“What you gon’ do with all that junk? All that junk inside that trunk?”
While the Black Eyed Peas’ answer to those questions involves getting “love drunk off my hump,” some professors at the Berklee College of Music, in Boston, offer up an entirely different response to the lyrics -- one aimed at helping their students understand the “commercialization of hip-hop” and the role students have in evolving the genre.
“The position of our college is not to put a damper on popular culture,” said Bill Banfield, a professor of Africana studies, music and society at the college. “We want to teach about what ‘hip-hop’ really means, both historically and today."
This year, the college is holding a “Hip-Hop Empowerment Summit: Making Your Music Heard” on Saturday, which will feature high school and college-aged hip-hop artists and a panel discussion led by Banfield and local hip-hop artists.
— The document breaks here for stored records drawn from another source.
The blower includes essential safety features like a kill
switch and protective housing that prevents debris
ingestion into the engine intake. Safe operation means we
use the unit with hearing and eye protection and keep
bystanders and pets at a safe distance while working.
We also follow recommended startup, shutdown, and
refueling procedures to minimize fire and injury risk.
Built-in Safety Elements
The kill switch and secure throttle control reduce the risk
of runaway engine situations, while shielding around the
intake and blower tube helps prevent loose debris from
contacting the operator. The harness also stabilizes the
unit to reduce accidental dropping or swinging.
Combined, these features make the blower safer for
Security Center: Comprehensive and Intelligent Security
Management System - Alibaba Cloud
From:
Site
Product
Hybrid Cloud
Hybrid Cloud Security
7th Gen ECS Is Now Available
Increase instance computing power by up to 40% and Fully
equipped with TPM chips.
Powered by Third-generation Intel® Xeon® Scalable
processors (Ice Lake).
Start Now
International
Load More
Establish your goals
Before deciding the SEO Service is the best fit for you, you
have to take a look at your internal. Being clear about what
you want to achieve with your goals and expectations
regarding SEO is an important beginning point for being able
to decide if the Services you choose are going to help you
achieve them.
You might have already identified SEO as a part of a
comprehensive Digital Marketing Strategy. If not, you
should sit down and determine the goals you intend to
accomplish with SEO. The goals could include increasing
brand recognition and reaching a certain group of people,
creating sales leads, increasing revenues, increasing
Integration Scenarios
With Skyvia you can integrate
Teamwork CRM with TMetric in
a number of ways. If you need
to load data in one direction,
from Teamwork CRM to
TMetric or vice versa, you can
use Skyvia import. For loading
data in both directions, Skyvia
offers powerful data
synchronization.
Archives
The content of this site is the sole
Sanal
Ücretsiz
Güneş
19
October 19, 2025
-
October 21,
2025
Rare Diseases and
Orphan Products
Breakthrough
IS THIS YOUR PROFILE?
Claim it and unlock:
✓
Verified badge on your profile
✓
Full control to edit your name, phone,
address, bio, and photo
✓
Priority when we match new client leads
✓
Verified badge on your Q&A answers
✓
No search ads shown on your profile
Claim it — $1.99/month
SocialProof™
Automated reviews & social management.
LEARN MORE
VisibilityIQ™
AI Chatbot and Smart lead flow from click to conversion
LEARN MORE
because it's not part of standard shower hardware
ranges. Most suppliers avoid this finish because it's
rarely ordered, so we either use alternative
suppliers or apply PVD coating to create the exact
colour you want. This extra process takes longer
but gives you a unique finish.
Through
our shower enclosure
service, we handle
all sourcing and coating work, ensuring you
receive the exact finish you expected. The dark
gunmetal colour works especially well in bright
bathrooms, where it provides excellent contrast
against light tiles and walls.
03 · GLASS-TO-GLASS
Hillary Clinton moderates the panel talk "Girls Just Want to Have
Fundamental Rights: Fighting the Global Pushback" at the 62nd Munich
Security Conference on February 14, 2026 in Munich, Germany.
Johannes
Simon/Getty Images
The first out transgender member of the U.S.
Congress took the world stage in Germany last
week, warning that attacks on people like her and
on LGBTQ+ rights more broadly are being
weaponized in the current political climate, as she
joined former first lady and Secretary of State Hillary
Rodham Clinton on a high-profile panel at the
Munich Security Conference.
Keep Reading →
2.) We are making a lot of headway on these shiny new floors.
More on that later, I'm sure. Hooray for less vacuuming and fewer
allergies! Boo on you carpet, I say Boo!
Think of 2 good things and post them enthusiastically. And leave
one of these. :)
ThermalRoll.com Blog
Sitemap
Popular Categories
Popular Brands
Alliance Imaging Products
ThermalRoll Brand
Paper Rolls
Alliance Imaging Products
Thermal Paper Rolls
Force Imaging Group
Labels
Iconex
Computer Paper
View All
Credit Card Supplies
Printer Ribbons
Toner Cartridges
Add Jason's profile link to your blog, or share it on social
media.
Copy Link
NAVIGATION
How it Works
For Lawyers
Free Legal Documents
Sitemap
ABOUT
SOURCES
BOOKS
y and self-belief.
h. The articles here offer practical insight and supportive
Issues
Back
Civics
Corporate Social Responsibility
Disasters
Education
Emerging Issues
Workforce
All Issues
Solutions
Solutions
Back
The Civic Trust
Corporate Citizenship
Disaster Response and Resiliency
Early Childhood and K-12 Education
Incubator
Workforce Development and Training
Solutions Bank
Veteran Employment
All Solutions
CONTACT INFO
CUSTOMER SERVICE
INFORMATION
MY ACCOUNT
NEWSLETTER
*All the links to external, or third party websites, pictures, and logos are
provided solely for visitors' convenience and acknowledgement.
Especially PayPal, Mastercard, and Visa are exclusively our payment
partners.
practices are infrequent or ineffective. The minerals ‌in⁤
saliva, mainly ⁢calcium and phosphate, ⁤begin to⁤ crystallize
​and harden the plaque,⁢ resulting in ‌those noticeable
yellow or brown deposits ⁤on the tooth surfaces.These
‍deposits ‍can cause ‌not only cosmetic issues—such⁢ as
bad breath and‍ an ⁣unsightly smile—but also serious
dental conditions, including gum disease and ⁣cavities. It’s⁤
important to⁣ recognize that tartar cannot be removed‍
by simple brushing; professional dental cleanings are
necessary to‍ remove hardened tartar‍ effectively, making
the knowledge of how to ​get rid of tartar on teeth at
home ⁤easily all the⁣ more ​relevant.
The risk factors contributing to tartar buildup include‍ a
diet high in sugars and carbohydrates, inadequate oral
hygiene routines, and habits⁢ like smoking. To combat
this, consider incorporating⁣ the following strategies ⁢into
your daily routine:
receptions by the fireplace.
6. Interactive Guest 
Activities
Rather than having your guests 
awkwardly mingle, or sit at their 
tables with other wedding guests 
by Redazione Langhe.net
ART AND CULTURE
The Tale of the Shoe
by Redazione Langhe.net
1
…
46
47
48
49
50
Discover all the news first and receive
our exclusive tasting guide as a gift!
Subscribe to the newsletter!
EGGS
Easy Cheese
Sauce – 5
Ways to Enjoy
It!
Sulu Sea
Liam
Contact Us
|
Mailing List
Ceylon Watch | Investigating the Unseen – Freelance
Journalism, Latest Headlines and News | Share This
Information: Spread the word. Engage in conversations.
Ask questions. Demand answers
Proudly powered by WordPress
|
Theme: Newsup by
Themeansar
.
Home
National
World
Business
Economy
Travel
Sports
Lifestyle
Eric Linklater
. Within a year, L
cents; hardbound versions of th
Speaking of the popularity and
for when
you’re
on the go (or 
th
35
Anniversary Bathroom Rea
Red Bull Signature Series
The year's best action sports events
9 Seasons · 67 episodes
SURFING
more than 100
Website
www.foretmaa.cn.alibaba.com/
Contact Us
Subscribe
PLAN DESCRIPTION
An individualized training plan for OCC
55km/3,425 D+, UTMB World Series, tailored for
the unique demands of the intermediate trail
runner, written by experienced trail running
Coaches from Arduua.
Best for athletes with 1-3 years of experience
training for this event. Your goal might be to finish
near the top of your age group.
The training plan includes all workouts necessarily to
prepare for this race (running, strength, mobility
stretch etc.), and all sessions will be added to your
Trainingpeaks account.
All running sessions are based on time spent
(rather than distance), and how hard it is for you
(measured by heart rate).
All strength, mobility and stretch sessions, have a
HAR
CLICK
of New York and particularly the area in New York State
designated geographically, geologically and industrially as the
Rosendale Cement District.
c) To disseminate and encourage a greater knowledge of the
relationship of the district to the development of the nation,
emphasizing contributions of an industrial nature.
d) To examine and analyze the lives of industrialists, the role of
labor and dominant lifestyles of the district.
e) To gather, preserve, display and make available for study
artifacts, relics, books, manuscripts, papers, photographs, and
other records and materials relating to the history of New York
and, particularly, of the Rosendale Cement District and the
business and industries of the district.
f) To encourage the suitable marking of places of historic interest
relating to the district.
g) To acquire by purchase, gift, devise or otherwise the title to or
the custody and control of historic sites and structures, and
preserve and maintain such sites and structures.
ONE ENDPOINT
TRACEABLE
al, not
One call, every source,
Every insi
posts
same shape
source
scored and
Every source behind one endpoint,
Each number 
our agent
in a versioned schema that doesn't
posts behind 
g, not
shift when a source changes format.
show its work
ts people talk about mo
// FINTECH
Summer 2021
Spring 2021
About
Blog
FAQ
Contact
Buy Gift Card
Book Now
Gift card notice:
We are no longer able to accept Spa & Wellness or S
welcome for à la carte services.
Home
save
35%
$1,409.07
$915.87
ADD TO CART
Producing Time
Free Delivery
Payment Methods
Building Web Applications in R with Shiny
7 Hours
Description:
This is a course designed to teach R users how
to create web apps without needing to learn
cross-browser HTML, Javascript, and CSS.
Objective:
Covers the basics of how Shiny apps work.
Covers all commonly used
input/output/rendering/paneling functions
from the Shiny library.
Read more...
The college is also working with Essence, a magazine, that focuses on black women and that has been a vocal critic of the portrayal of women as sex objects in several hip-hop songs and videos, to sponsor a youth hip-hop writing contest.
Spelman College, a historically black women's college, has also been a leader in raising issues about hip-hop. Campus protests there led one hip-hop group to abandon plans to appear and the college held a week of discussions on the issue last year and is considering another program in the future.
Berklee, with approximately 3,800 students, offers several hip-hop-centric classes, ranging from turntable lessons to history-focused lectures and discussion groups.
In Banfield’s view, the contemporary music industry has “co-opted” the hip-hop movement, which he said historically served to raise social awareness, often in urban, minority areas. And, said Banfield, that history didn’t necessarily have anything to do with bikini-clad women or “humps and lumps.”
“Not to be an old fogie,” he added, “but black artists in the '70s often made more attempts to say varying things with their music.… Until [today’s] artists do something different and get rewarded, this cycle will continue.”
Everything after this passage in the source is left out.